Key highlights from today's earnings release include. Total revenue grew 5% to $45.7 million (up 8% at constant currency). Net profit after tax rose by 20% to $9.3 million (up 25% at constant currency). Basic earnings per share increased by 19% to 5.41 cents. A fully franked dividend of 3.00 cents per share is payable on April 10.
Overall, I thought this was another excellent operational result for the company as it continues to execute its growth strategy in overseas markets where 95% of its revenues are generated. Today's announcement was also at the high end of the guidance management provided in January when it projected net profit after tax to be between $8.9 million and $9.3 million for the period.
Revenue from Unified Communications continues to grow impressively, rising by 18% to $27.8 million with strong growth from the Microsoft and Cisco platforms.
The company is also growing its recurring revenues which now comprise 87% of revenues, up from 81% in the prior corresponding period. However, the news was not entirely positive on the revenue side, with infrastructure revenues declining by 16% to $10.4 million. Management attributed the drop to a typical cyclical downturn after an exceptional performance last year.
The strong rise in the company's bottom line was fueled by a higher operating margin which rose to 20% from 18% in the prior corresponding period.
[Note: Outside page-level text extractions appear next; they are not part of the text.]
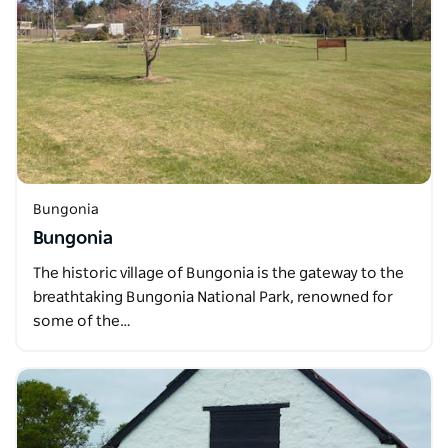
Bungonia
Bungonia
The historic village of Bungonia is the gateway to the
breathtaking Bungonia National Park, renowned for
some of the…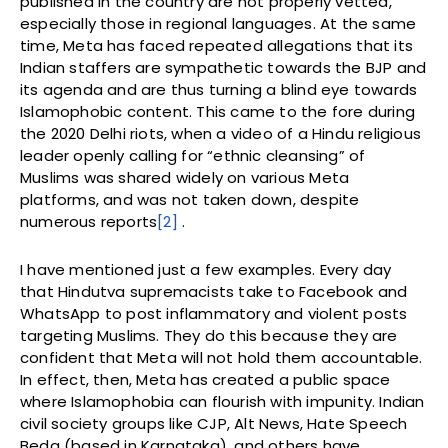
published in the country are not properly vetted,
especially those in regional languages. At the same
time, Meta has faced repeated allegations that its
Indian staffers are sympathetic towards the BJP and
its agenda and are thus turning a blind eye towards
Islamophobic content. This came to the fore during
the 2020 Delhi riots, when a video of a Hindu religious
leader openly calling for “ethnic cleansing” of
Muslims was shared widely on various Meta
platforms,
and was not taken down, despite
numerous reports
[2]
.
I have mentioned just a few examples. Every day
that Hindutva supremacists take to Facebook and
WhatsApp to post inflammatory and violent posts
targeting Muslims. They do this because they are
confident that Meta will not hold them accountable.
In effect, then, Meta has created a public space
where Islamophobia can flourish with impunity. Indian
civil society groups like CJP, Alt News, Hate Speech
Beda (based in Karnataka), and others have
The material improvement in the company's margins was mainly due to a 21% decrease in general and administrative expenses.
Foolish takeaway
Integrated Research remains one of the better technology plays on the Australian market. The company has an enviable track record over the last couple of years in growing the business and generating long-term shareholder wealth.
It currently trades for around 32 times trailing earnings which is on the high side, even for a well managed high quality business. However, as we've seen recently, a more compelling entry point is possible for a thinly traded high growth stock which tends to overshoot on down days as we saw last week when it touched $3.30.